Transcribed page contents:
== Segment start ==

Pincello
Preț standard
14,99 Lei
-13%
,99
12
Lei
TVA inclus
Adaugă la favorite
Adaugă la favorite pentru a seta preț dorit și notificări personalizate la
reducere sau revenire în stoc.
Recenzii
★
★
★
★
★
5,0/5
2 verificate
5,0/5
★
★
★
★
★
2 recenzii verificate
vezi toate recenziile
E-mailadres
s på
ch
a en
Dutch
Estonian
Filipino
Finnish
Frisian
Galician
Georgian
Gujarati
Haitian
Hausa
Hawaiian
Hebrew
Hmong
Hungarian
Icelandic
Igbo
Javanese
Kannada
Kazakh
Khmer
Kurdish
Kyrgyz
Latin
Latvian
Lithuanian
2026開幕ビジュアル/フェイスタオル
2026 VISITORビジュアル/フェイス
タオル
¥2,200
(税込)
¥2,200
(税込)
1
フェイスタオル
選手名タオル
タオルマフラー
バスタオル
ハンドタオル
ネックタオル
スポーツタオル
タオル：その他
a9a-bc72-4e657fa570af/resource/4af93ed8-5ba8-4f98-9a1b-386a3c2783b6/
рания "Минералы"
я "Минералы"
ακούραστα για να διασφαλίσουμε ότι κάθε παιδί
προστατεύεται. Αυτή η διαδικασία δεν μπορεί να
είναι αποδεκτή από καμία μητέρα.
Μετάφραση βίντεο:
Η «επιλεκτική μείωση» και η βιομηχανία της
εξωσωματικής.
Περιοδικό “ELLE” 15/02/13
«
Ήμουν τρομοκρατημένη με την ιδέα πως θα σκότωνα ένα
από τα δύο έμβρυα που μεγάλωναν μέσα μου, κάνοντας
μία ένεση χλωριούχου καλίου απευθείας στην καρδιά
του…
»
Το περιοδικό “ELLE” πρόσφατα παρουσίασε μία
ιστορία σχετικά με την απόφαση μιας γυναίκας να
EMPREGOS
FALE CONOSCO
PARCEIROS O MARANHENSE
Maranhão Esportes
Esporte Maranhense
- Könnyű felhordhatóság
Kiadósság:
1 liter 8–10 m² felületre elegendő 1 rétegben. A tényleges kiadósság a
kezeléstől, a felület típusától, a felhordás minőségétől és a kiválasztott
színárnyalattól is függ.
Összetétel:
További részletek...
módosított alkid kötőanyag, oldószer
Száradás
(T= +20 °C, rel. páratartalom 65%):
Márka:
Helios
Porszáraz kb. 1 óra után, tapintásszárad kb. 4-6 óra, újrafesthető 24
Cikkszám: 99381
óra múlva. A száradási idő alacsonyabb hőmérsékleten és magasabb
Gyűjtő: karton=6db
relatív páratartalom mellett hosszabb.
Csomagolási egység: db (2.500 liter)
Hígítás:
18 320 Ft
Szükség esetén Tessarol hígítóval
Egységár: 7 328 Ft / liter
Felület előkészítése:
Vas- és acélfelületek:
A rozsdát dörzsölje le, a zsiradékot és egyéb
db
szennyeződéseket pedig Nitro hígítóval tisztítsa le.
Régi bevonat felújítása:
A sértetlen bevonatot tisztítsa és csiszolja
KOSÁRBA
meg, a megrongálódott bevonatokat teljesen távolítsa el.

== Segment end ==

Task details: Could you find every line in the records above that contains the word "favorite" and copy it?

Result:
Adaugă la favorite
Adaugă la favorite pentru a seta preț dorit și notificări personalizate la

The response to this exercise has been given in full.